Task to carry out –
In the listing below, locate the lines bearing the word "with". Copy every one of them.

◆ ◆ ◆ ◆ ◆

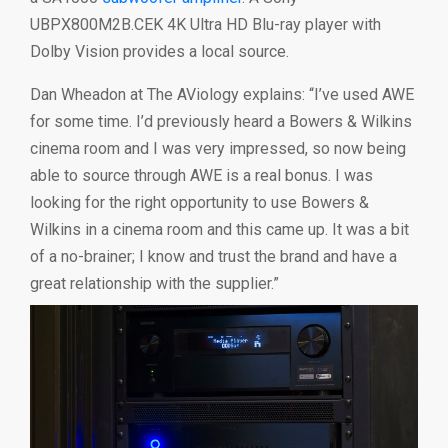
UBPX800M2B.CEK 4K Ultra HD Blu-ray player with
Dolby Vision provides a local source.
Dan Wheadon at The AViology explains: “I’ve used AWE
for some time. I’d previously heard a Bowers & Wilkins
cinema room and I was very impressed, so now being
able to source through AWE is a real bonus. I was
looking for the right opportunity to use Bowers &
Wilkins in a cinema room and this came up. It was a bit
of a no-brainer; I know and trust the brand and have a
great relationship with the supplier.”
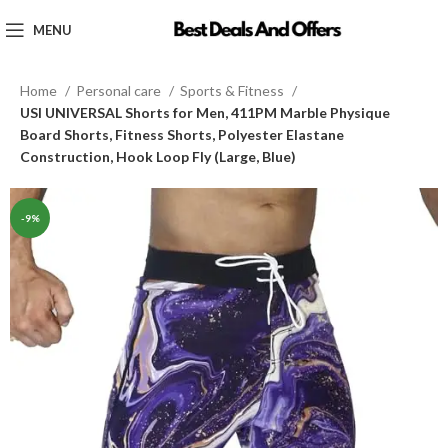
MENU
Home
Personal care
Sports & Fitness
USI UNIVERSAL Shorts for Men, 411PM Marble Physique
Board Shorts, Fitness Shorts, Polyester Elastane
Construction, Hook Loop Fly (Large, Blue)
-9%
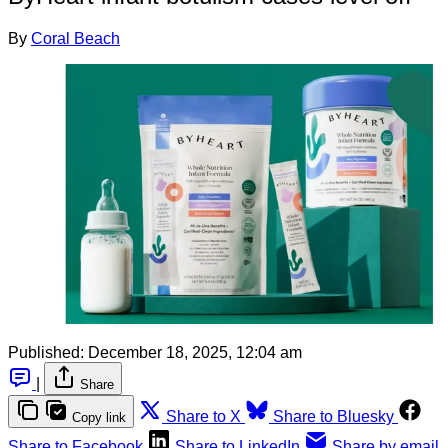
By
Coral Beach
Published:
December 18, 2025, 12:04 am
|
Share
Share to X
Share to Bluesky
Copy link
Share to Facebook
Share to LinkedIn
Share by email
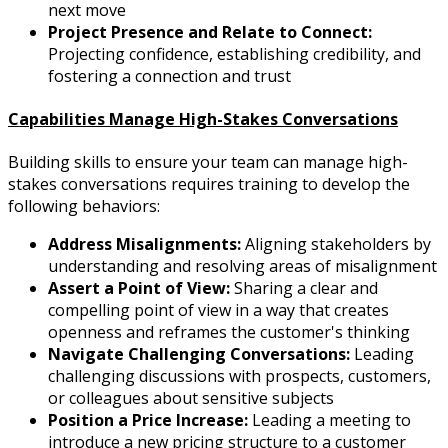
next move
Project Presence and Relate to Connect:
Projecting confidence, establishing credibility, and
fostering a connection and trust
Capabilities Manage High-Stakes Conversations
Building skills to ensure your team can manage high-
stakes conversations requires training to develop the
following behaviors:
Address Misalignments:
Aligning stakeholders by
understanding and resolving areas of misalignment
Assert a Point of View:
Sharing a clear and
compelling point of view in a way that creates
openness and reframes the customer's thinking
Navigate Challenging Conversations:
Leading
challenging discussions with prospects, customers,
or colleagues about sensitive subjects
Position a Price Increase:
Leading a meeting to
introduce a new pricing structure to a customer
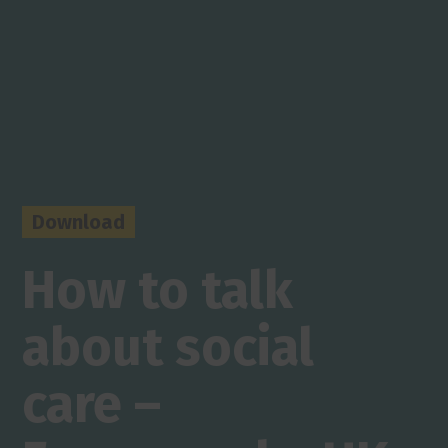
Download
How to talk
about social
care –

◆ ◆ ◆ ◆ ◆

Problem solution –
UBPX800M2B.CEK 4K Ultra HD Blu-ray player with
great relationship with the supplier.”
challenging discussions with prospects, customers,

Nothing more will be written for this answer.